At March 31, 2026 and December 31, 2025, we utilized a third-party consensus macroeconomic forecast reflecting the current and projected macroeconomic environment. For our ACL calculation at March 31, 2026, the macroeconomic variables that we utilized included, but were not limited to: (i) the purchase only Housing Price Index, which increases 4.0% over our R&S forecast period, (ii) a Commercial Real Estate (CRE) Price Index, which increases 1.3% over our R&S forecast period, (iii) S&P Volatility, which increases 17.5% in 2026 and decreases 4.6% in 2027 and (iv) personal and business bankruptcies, which increase and decrease, respectively, over the R&S forecast period but average below the historical through-the-cycle period.

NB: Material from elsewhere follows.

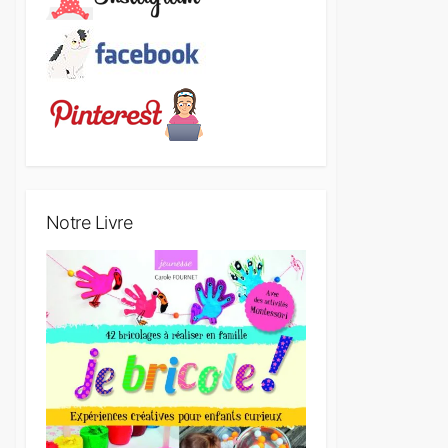
Notre Livre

Macroeconomic variables that we utilized for our ACL calculation as of December 31, 2025 included, but were not limited to: (i) the purchase only Housing Price Index, which increases 4.3% over our R&S forecast period, (ii) a Commercial Real Estate Price Index, which decreases 0.5% over our R&S forecast period, (iii) S&P Volatility, which decreases 2.2% in 2026 and 7.9% in 2027 and (iv) personal and business bankruptcies, which increase steadily over the R&S forecast period but average below the historical through-the-cycle period.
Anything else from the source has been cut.